Par Edouard Faure, Responsable du département Crédit de Swiss Life Asset Managers France
Jeudi 18 décembre, le Conseil des gouverneurs de la Banque centrale européenne (BCE) devrait très probablement maintenir ses taux d’intérêt directeurs inchangés, conservant le taux de facilité de dépôt à 2%. Tout indique que la perspective d’un statu quo prolongé se confirme. Les investisseurs regarderont avec attention l’actualisation des prévisions de croissance en zone euro et scruteront la tonalité du discours de Christine Lagarde, qui devrait réaffirmerla primauté d’une approche « data dependant ».

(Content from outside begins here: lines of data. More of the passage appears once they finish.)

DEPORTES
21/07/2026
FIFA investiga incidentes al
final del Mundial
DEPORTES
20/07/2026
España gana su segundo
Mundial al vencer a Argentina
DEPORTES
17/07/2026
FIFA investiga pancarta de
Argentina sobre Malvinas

Les dernières publications, meilleures qu’attendu, nous ont conduits à relever la prévision de croissance pour la zone euro à 1,3% en 2025 et 1,0% l’an prochain, en ligne avec le consensus. Pour 2026, nous maintenons notre prévision d’inflation autour de 2%, légèrement supérieure au consensus qui s’établit à 1,8%. Dans ce contexte, et sans impact exogène significatif, la BCE n’aurait pas de raison apparente de modifier ses taux directeurs au cours des prochains mois.
Les investissements dans l’IA vont animer le marché obligataire primaire en 2026
Sur les marchés obligataires, les performances devraient être soutenues par un portage attractif. Dans un environnement de primes de risque serrées et où la volatilité pourrait être accrue, des opportunités se dessineront, notamment sur le compartiment Investment Grade, où nous privilégions la partie 0-3 ans de la courbe pour optimiser le couple rendement-risque.

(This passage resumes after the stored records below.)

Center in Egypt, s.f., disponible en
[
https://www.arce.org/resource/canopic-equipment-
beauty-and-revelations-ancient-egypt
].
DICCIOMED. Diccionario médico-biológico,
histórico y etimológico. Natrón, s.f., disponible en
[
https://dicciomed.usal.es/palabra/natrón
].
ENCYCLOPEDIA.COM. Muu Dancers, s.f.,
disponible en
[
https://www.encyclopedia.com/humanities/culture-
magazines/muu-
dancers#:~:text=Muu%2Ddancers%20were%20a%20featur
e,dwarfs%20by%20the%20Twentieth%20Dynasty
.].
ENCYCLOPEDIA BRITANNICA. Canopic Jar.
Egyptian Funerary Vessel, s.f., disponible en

Sur le High Yield, nous serons attentifs aux émissions notées B, qui ont subi un élargissement des spreads et qui peuvent se présenter comme des opportunités d’achat. Le marché High Yield devrait également bénéficier de taux de défaut orientés à la baisse alors que les restructurations les plus impactantes sont
derrière nous.
Pour les investisseurs, la thématique de l’intelligence artificielle (IA) restera dominante et pourrait générer de la volatilité en 2026. Les besoins d’investissement sont considérables : les émissions obligataires liées à l’IA pourraient ainsi augmenter d’au moins 500 Mds$ par an ! Par ailleurs, le marché obligataire européen pourrait être animé par les émissions d’entreprises américaines souhaitant se financer via une dette moins coûteuse libellée en euros. Autant d’opportunités à saisir pour les investisseurs, même si la volatilité accrue exigera une vigilance renforcée.